What to produce
Nothing but the pictures may be dropped; the rest of the listing is to be written out exactly.

◇ ◇ ◇ ◇ ◇

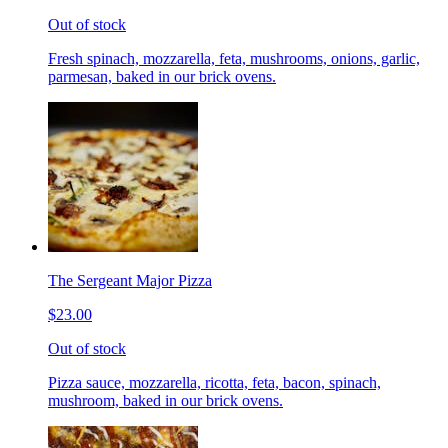
Out of stock
Fresh spinach, mozzarella, feta, mushrooms, onions, garlic,
parmesan, baked in our brick ovens.
The Sergeant Major Pizza
$23.00
Out of stock
Pizza sauce, mozzarella, ricotta, feta, bacon, spinach,
mushroom, baked in our brick ovens.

◇ ◇ ◇ ◇ ◇

Solution to this task
Out of stock
Fresh spinach, mozzarella, feta, mushrooms, onions, garlic,
parmesan, baked in our brick ovens.
The Sergeant Major Pizza
$23.00
Out of stock
Pizza sauce, mozzarella, ricotta, feta, bacon, spinach,
mushroom, baked in our brick ovens.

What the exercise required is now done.